Commenting on the complaint filed by 13 State's Attorneys General, Marc Ambinder wrote:
Reading through the complaint filed by 13 state attorneys general, against the health reform legislation, reader @calchala was struck by something that wasn’t there: the lack of any specific case citation to buttress the underlying claim that it is unconstitutional for the federal government to impose on individuals a mandate to buy health care and to punish those who don’t by levying a fine.
Eugene Volokh does the work that Ambinder seems incapable or unwilling to do:
Case citations buttressing the underlying claims are generally not included in complaints, at least in federal court. Just as oral argument is for oral argument, citation of precedent is for briefs supporting motions for summary judgment and the like. That’s standard federal practice; see, for instance, the Complaint in MGM v. Grokster, just to give an example of a famous recent case in which the Complaint was easily available.
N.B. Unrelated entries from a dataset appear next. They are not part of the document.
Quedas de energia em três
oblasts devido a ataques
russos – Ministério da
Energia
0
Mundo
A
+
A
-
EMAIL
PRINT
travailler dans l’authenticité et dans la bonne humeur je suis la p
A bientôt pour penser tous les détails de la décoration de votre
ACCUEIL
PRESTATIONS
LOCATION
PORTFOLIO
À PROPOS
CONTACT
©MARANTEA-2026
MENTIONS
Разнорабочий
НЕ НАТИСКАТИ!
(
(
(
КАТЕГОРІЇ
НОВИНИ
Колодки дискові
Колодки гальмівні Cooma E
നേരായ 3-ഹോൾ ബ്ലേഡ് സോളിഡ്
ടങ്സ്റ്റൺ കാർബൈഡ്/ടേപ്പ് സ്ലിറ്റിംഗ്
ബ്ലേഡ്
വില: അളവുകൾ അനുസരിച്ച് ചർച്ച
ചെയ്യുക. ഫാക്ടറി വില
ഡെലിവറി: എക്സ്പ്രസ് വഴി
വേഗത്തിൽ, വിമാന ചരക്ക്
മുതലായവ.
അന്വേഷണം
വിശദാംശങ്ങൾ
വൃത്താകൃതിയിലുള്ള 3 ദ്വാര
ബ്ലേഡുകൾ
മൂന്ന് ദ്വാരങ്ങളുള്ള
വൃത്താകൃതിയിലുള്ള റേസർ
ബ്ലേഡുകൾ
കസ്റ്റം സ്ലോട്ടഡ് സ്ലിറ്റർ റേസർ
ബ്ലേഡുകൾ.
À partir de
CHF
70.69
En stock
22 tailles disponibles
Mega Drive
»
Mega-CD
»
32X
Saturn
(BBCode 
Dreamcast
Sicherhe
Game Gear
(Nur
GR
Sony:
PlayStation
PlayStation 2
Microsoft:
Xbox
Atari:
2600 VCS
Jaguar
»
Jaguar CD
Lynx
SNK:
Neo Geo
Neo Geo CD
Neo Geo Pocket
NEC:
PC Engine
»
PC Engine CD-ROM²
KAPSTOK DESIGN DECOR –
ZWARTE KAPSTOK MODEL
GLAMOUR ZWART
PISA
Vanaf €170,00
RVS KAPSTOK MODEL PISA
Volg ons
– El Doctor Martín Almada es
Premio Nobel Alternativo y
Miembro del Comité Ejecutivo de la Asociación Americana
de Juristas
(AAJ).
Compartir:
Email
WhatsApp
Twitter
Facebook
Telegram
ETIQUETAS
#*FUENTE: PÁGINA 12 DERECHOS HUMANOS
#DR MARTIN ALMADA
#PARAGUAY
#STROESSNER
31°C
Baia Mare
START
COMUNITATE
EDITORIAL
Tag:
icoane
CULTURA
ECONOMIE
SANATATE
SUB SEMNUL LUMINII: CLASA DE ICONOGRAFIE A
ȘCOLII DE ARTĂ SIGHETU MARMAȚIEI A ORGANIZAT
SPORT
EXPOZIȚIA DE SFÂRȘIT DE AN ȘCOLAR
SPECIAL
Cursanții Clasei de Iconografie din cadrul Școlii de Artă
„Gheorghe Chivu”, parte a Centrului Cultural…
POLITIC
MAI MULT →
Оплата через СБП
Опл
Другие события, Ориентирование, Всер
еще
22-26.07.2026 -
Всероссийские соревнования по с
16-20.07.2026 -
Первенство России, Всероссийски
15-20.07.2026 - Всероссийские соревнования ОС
A complaint, Rule 8 of the Federal Rules of Civil Procedure tells us, “must contain”
(1) a short and plain statement of the grounds for the court’s jurisdiction, unless the court already has jurisdiction and the claim needs no new jurisdictional support;
(2) a short and plain statement of the claim showing that the pleader is entitled to relief; and

(3) a demand for the relief sought, which may include relief in the alternative or different types of relief.
And federal practice is that the “short and plain statement of the claim showing that the pleader is entitled to relief” is a description of the facts as the plaintiff sees them, coupled with a statement of which legal rules were allegedly violated (e.g., the First Amendment, or some statute, or some common-law doctrine) — not a legal argument providing the foundation for the plaintiff’s legal theory. Occasionally you might see a case cited in a complaint, for instance if the claim for relief is brought under a common-law doctrine, and the case provides the commonly known name for that doctrine. And a few complaints do include lots of legal argument, though those tend to look unprofessional or grandstanding. But complaints without case citations are perfectly normal. Legal argument and the citations supporting it are for briefs, not complaints.